# [Try it]
The answer must be every line of the records below that contains the word "الإلكتروني", copied out.

# [Data for review]
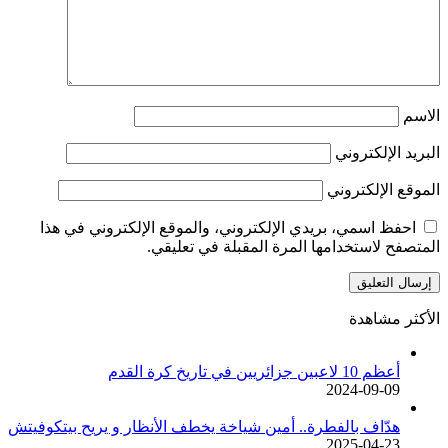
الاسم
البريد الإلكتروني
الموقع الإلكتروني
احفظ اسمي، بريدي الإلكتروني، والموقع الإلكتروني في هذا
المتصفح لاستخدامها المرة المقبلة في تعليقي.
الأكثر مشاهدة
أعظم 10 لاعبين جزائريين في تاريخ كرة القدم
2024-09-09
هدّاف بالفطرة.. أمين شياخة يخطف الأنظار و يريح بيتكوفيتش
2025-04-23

...

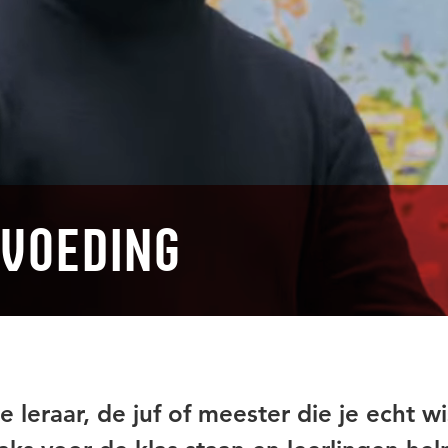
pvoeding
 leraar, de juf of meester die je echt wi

# [Exercise answer]
البريد الإلكتروني
الموقع الإلكتروني
احفظ اسمي، بريدي الإلكتروني، والموقع الإلكتروني في هذا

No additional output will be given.